Acara dipimpin langsung Ketua Umum Putra Setia periode 2023–2028, Ibu Novita, SE, sosok pemimpin yang dikenal aktif mendorong regenerasi dan pembinaan disiplin, mental, serta akhlak anggota perguruan.

“Milad ini bukan sekadar perayaan tahunan. Ini adalah ajang memperkokoh persaudaraan antarpesilat di tengah derasnya arus modernisasi. Silat adalah identitas bangsa, dan kami ingin memastikan generasi muda tidak hanya menguasai jurus, tetapi juga menjaga akhlak dan nilai keagamaan,” tegas Ibu Novita dalam sambutannya.

Milad kali ini menjadi salah satu yang terbesar karena menghadirkan banyak tokoh penting seni bela diri, di antaranya:

Perwakilan Perguruan Tri Gerak Sakti: Bapak Saripuddin dan H. Abi Samirin

Ketua Umum IPSI: Bapak Imam Sutanto

Ketua Harian IPSI Kabupaten Bekasi: Bapak Rahmatullah S

Pengurus Perguruan Satria Muda Indonesia: Bapak Boby Ruvianor

Atlet nasional peraih emas Asian Games 2018: Hanifan Yudani Kusumah

Sesepuh, dewan guru, guru muda, asisten pelatih, serta pengurus pusat, cabang, dan ranting Putra Setia

Perwakilan Perguruan IKSPI, Budaya Betawi, dan Silat Tunggal Cimande

Hadirnya berbagai perguruan besar ini menjadi bukti kuatnya hubungan persaudaraan dan komitmen bersama dalam menjaga silat sebagai warisan budaya nasional.

Berbagai atraksi seni bela diri menjadi sorotan, mulai dari:

jurus tunggal dan ganda, permainan senjata tradisional, atraksi ketahanan fisik, hingga pertunjukan teatrikal yang memadukan musik tradisional.

Antusiasme penonton terlihat sejak awal hingga akhir acara, mempertegas bahwa silat bukan hanya bela diri, melainkan juga seni pertunjukan yang kaya nilai estetika dan filosofi.

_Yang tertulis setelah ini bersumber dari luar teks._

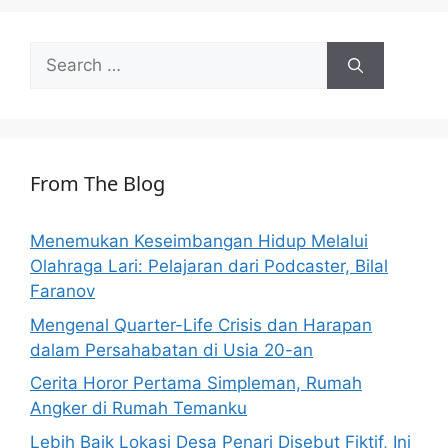
Search
for:
From The Blog
Menemukan Keseimbangan Hidup Melalui
Olahraga Lari: Pelajaran dari Podcaster, Bilal
Faranov
Mengenal Quarter-Life Crisis dan Harapan
dalam Persahabatan di Usia 20-an
Cerita Horor Pertama Simpleman, Rumah
Angker di Rumah Temanku
Lebih Baik Lokasi Desa Penari Disebut Fiktif, Ini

Sebagai perguruan yang menekankan syiar agama, Milad ke-37 juga diisi dengan berbagai kompetisi bernuansa islami, seperti:

gerak jalan bersama, lomba Musabaqah Tilawatil Qur’an (MTQ), lomba adzan, lomba ceramah/dakwah.

Ratusan peserta dari berbagai usia mengikuti perlombaan ini. Para orang tua mengapresiasi kegiatan tersebut karena dinilai mampu membentuk keberanian, bakat, dan karakter religius sejak dini.

Keseruan acara semakin lengkap dengan pembagian doorprize berupa aksesori silat, perlengkapan latihan, merchandise perguruan, hingga uang tunai. Para peserta menyambut antusias, menjadikan suasana milad hangat dan penuh kegembiraan.

Menutup acara, Ibu Novita kembali menegaskan bahwa Putra Setia tidak hanya melatih keterampilan fisik, tetapi juga mendidik generasi muda agar memiliki akhlak mulia dan kecintaan pada budaya bangsa.

“Kami ingin membentuk generasi kuat, berprestasi, dan berakhlak. Milad ini mengingatkan bahwa silat dan nilai agama dapat berjalan berdampingan,” ujarnya.

Dengan rangkaian kegiatan yang meriah, sarat makna, serta kehadiran lintas perguruan, Milad ke-37 Putra Setia menjadi ajang penguatan tradisi, persaudaraan, dan komitmen bersama melahirkan pesilat yang tangguh dan berkarakter. (*)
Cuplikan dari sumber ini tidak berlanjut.